Instructions to follow: For every record beneath this instruction, give an exact repetition, omitting images.
---------- Entries shown ----------
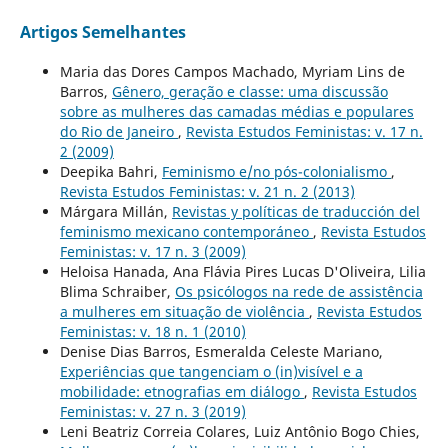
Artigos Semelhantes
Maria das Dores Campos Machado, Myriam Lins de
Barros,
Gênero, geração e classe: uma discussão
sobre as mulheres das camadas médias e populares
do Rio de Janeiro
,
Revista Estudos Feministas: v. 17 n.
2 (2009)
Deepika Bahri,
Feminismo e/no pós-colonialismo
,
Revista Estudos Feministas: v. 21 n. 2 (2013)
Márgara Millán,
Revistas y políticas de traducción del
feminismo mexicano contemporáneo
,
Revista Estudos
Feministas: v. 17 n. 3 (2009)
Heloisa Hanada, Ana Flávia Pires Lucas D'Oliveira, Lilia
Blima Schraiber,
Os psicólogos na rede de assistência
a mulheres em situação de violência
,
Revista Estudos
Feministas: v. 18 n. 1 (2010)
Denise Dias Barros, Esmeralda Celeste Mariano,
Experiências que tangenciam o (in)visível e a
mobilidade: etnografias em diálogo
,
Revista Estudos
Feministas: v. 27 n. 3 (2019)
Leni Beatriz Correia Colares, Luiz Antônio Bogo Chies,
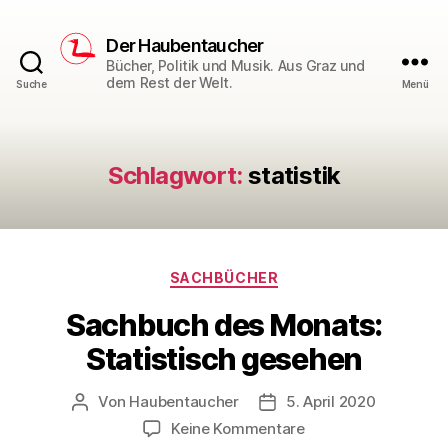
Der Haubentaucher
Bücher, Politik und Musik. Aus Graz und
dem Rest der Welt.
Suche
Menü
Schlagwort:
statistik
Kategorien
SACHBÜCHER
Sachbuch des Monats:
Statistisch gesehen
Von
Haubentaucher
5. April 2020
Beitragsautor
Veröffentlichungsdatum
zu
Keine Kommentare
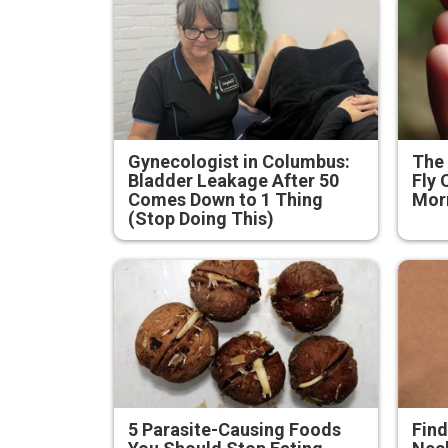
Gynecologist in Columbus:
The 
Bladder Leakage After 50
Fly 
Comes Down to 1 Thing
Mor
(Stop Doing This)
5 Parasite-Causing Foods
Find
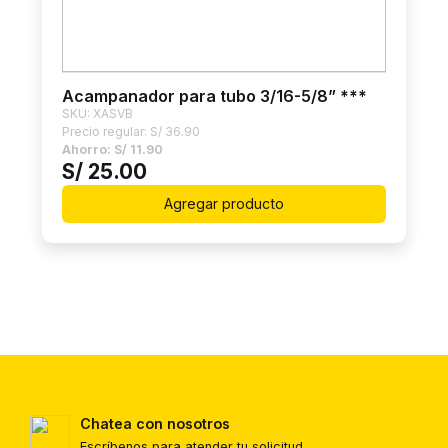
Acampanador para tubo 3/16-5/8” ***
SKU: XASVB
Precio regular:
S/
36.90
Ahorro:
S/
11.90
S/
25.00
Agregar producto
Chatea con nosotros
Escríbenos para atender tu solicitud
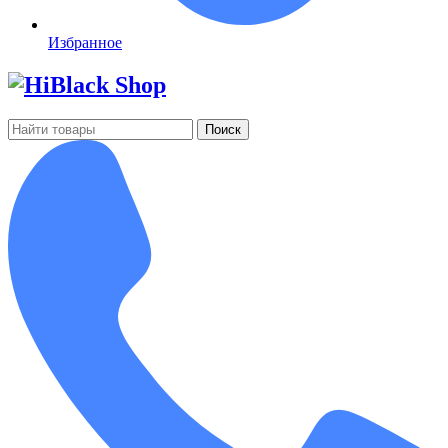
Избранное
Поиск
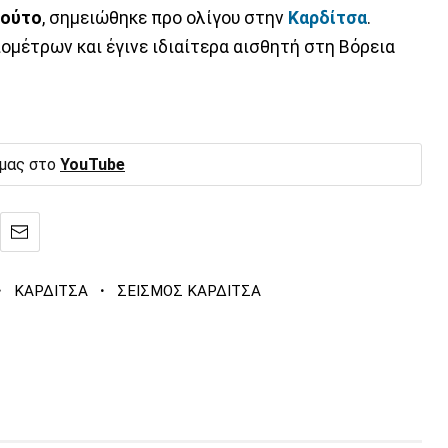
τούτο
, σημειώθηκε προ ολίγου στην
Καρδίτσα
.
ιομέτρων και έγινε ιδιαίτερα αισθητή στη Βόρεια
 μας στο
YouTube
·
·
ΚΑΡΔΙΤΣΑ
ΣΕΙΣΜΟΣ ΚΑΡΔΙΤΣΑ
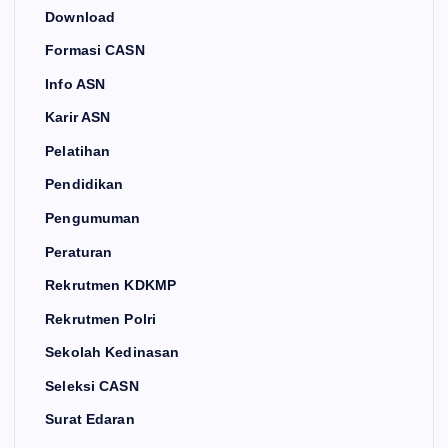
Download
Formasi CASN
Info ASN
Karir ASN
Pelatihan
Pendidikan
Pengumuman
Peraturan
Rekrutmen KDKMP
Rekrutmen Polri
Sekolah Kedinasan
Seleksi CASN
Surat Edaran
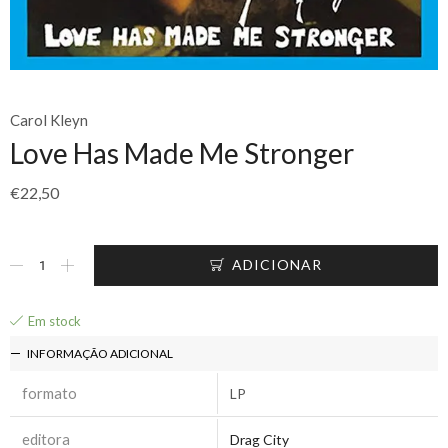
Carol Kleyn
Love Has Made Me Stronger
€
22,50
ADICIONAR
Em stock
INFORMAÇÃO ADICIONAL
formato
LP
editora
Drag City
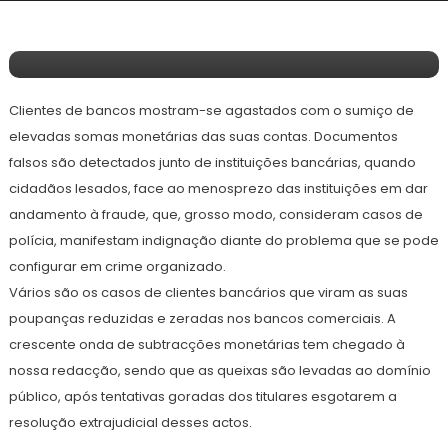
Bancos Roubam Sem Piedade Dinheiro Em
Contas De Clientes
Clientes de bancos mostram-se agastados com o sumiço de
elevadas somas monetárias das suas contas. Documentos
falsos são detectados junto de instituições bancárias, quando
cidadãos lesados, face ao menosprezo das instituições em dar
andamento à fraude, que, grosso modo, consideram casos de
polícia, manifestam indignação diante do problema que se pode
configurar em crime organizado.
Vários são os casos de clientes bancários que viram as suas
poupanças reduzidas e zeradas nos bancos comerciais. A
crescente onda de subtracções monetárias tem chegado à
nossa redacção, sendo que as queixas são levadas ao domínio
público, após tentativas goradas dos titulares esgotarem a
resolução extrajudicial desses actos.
----------
Exercise solution:
Artigos Semelhantes
Maria das Dores Campos Machado, Myriam Lins de
Barros,
Gênero, geração e classe: uma discussão
sobre as mulheres das camadas médias e populares
do Rio de Janeiro
,
Revista Estudos Feministas: v. 17 n.
2 (2009)
Deepika Bahri,
Feminismo e/no pós-colonialismo
,
Revista Estudos Feministas: v. 21 n. 2 (2013)
Márgara Millán,
Revistas y políticas de traducción del
feminismo mexicano contemporáneo
,
Revista Estudos
Feministas: v. 17 n. 3 (2009)
Heloisa Hanada, Ana Flávia Pires Lucas D'Oliveira, Lilia
Blima Schraiber,
Os psicólogos na rede de assistência
a mulheres em situação de violência
,
Revista Estudos
Feministas: v. 18 n. 1 (2010)
Denise Dias Barros, Esmeralda Celeste Mariano,
Experiências que tangenciam o (in)visível e a
mobilidade: etnografias em diálogo
,
Revista Estudos
Feministas: v. 27 n. 3 (2019)
Leni Beatriz Correia Colares, Luiz Antônio Bogo Chies,
Der Haubentaucher
Bücher, Politik und Musik. Aus Graz und
dem Rest der Welt.
Suche
Menü
Schlagwort:
statistik
Kategorien
SACHBÜCHER
Sachbuch des Monats:
Statistisch gesehen
Von
Haubentaucher
5. April 2020
Beitragsautor
Veröffentlichungsdatum
zu
Keine Kommentare
Gynecologist in Columbus:
The 
Bladder Leakage After 50
Fly 
Comes Down to 1 Thing
Mor
(Stop Doing This)
5 Parasite-Causing Foods
Find
Acampanador para tubo 3/16-5/8” ***
SKU: XASVB
Precio regular:
S/
36.90
Ahorro:
S/
11.90
S/
25.00
Agregar producto
Chatea con nosotros
Escríbenos para atender tu solicitud
Избранное
Поиск
τούτο
, σημειώθηκε προ ολίγου στην
Καρδίτσα
.
ιομέτρων και έγινε ιδιαίτερα αισθητή στη Βόρεια
 μας στο
YouTube
·
·
ΚΑΡΔΙΤΣΑ
ΣΕΙΣΜΟΣ ΚΑΡΔΙΤΣΑ
Download
Formasi CASN
Info ASN
Karir ASN
Pelatihan
Pendidikan
Pengumuman
Peraturan
Rekrutmen KDKMP
Rekrutmen Polri
Sekolah Kedinasan
Seleksi CASN
Surat Edaran
Carol Kleyn
Love Has Made Me Stronger
€
22,50
ADICIONAR
Em stock
INFORMAÇÃO ADICIONAL
formato
LP
editora
Drag City
Bancos Roubam Sem Piedade Dinheiro Em
Contas De Clientes
Clientes de bancos mostram-se agastados com o sumiço de
elevadas somas monetárias das suas contas. Documentos
falsos são detectados junto de instituições bancárias, quando
cidadãos lesados, face ao menosprezo das instituições em dar
andamento à fraude, que, grosso modo, consideram casos de
polícia, manifestam indignação diante do problema que se pode
configurar em crime organizado.
Vários são os casos de clientes bancários que viram as suas
poupanças reduzidas e zeradas nos bancos comerciais. A
crescente onda de subtracções monetárias tem chegado à
nossa redacção, sendo que as queixas são levadas ao domínio
público, após tentativas goradas dos titulares esgotarem a
resolução extrajudicial desses actos.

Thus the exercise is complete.